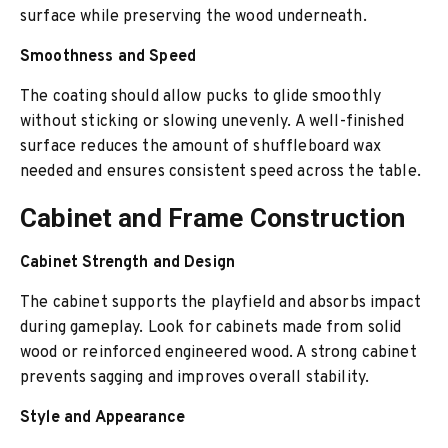
surface while preserving the wood underneath.
Smoothness and Speed
The coating should allow pucks to glide smoothly
without sticking or slowing unevenly. A well-finished
surface reduces the amount of shuffleboard wax
needed and ensures consistent speed across the table.
Cabinet and Frame Construction
Cabinet Strength and Design
The cabinet supports the playfield and absorbs impact
during gameplay. Look for cabinets made from solid
wood or reinforced engineered wood. A strong cabinet
prevents sagging and improves overall stability.
Style and Appearance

## WHAT NEEDS TO BE DONE
Return all lines in the data that include the word "surface".

## ANSWER BOX
surface while preserving the wood underneath.
surface reduces the amount of shuffleboard wax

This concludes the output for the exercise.